> **Task to carry out**
Could the data below be printed out exactly, with the pictures left out?

> **Input data**
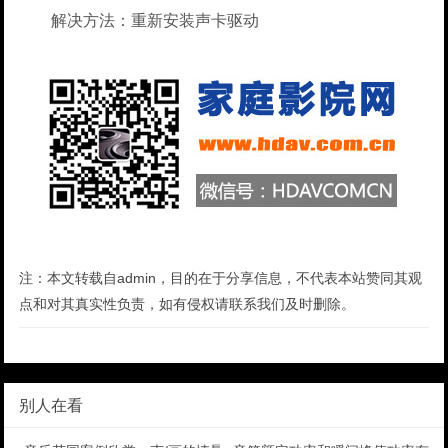
解决方法：重新安装声卡驱动
注：本文转载自admin，目的在于分享信息，不代表本站赞同其观
点和对其真实性负责，如有侵权请联系我们及时删除。
别人在看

> **Exercise response**
解决方法：重新安装声卡驱动
注：本文转载自admin，目的在于分享信息，不代表本站赞同其观
点和对其真实性负责，如有侵权请联系我们及时删除。
别人在看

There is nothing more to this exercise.